§ **EXERCISE INSTRUCTIONS**
In the records below, some lines contain the word "Konsultationen". Copy each of them.

Stored records:

######

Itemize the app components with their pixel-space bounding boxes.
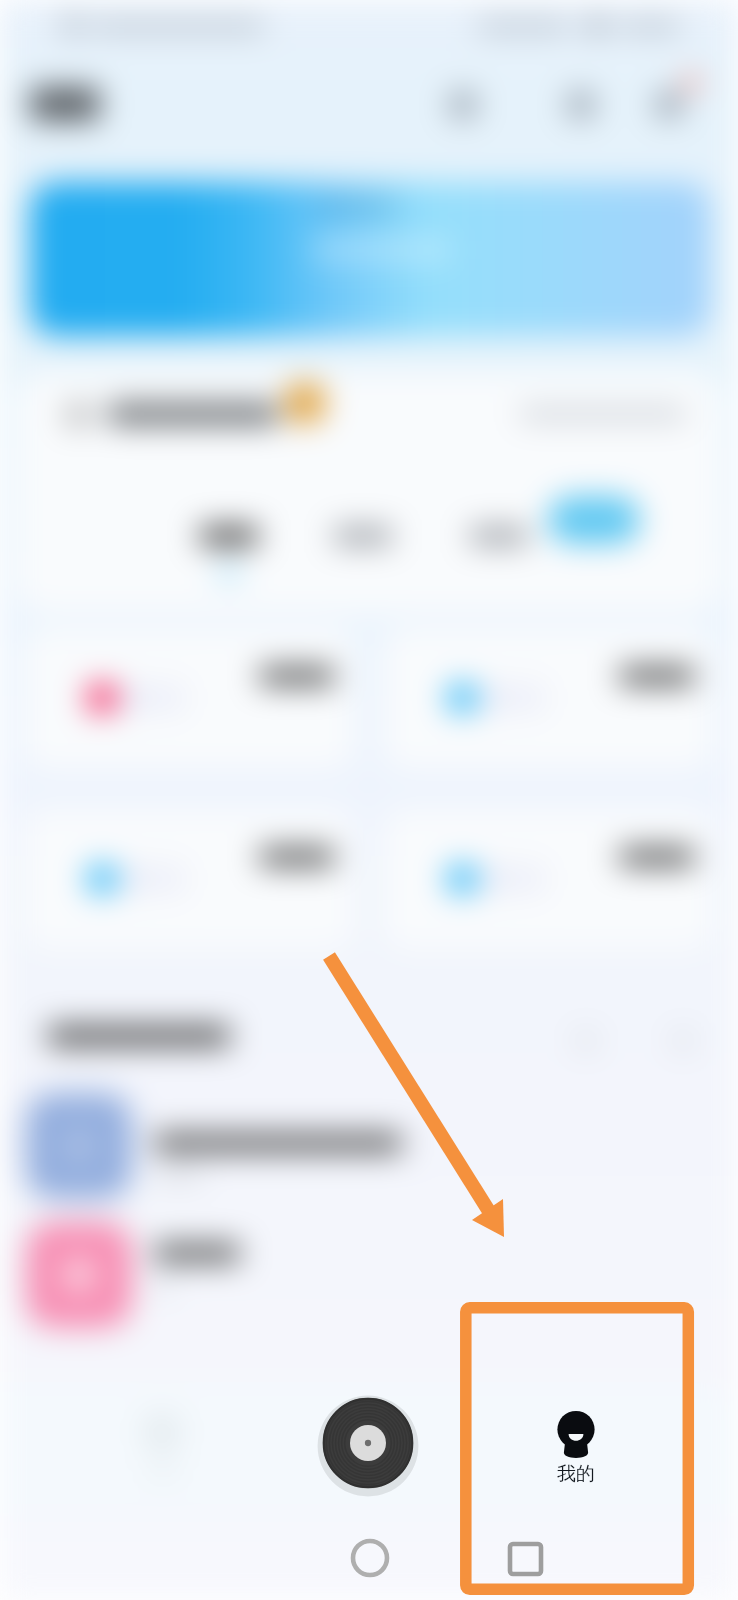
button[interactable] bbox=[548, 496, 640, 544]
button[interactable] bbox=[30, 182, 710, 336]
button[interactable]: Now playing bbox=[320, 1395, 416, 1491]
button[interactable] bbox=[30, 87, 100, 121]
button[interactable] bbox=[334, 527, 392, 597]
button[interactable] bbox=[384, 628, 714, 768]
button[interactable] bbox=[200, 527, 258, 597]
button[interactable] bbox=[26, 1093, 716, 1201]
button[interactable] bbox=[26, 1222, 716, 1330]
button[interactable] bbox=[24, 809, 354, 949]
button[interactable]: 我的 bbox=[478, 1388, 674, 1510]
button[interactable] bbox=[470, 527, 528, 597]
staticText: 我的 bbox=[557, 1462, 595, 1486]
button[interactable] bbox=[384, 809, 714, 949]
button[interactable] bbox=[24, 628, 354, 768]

######

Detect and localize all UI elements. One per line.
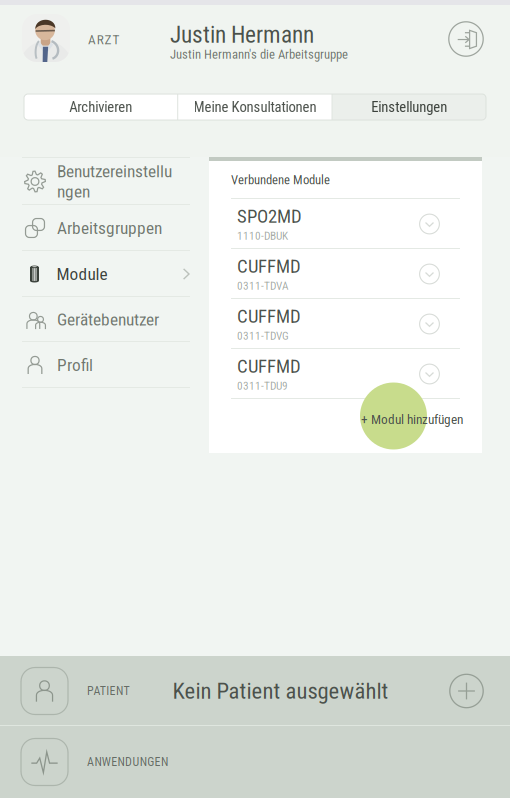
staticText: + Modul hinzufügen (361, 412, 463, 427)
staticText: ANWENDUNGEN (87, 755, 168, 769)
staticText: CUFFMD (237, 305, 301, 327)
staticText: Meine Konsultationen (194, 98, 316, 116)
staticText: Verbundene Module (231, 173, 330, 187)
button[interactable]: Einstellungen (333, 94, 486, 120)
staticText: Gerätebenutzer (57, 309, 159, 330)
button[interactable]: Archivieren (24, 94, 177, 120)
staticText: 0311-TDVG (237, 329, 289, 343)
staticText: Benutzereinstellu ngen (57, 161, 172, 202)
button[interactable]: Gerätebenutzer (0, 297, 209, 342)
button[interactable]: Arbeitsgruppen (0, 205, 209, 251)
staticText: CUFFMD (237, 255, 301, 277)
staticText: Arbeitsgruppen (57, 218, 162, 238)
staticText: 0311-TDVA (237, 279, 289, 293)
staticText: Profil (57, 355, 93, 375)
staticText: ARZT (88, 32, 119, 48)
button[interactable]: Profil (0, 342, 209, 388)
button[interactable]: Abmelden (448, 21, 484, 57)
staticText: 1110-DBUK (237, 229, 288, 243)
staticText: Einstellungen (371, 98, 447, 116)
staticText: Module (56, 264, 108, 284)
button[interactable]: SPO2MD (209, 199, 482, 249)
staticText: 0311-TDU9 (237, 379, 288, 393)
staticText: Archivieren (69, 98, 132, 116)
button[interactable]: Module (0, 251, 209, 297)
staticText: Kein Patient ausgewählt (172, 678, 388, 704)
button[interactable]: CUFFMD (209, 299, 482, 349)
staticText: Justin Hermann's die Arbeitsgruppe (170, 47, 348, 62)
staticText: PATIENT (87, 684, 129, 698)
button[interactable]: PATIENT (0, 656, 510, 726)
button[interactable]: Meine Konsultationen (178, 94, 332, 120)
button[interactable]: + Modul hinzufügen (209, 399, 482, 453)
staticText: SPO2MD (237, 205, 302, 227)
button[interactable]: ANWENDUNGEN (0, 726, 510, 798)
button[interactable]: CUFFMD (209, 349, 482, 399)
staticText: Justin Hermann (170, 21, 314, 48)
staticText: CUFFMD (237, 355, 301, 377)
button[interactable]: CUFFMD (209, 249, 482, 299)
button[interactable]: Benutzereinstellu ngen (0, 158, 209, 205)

######

§ **YOUR SOLUTION**
staticText: Meine Konsultationen (194, 98, 316, 116)
button[interactable]: Meine Konsultationen (178, 94, 332, 120)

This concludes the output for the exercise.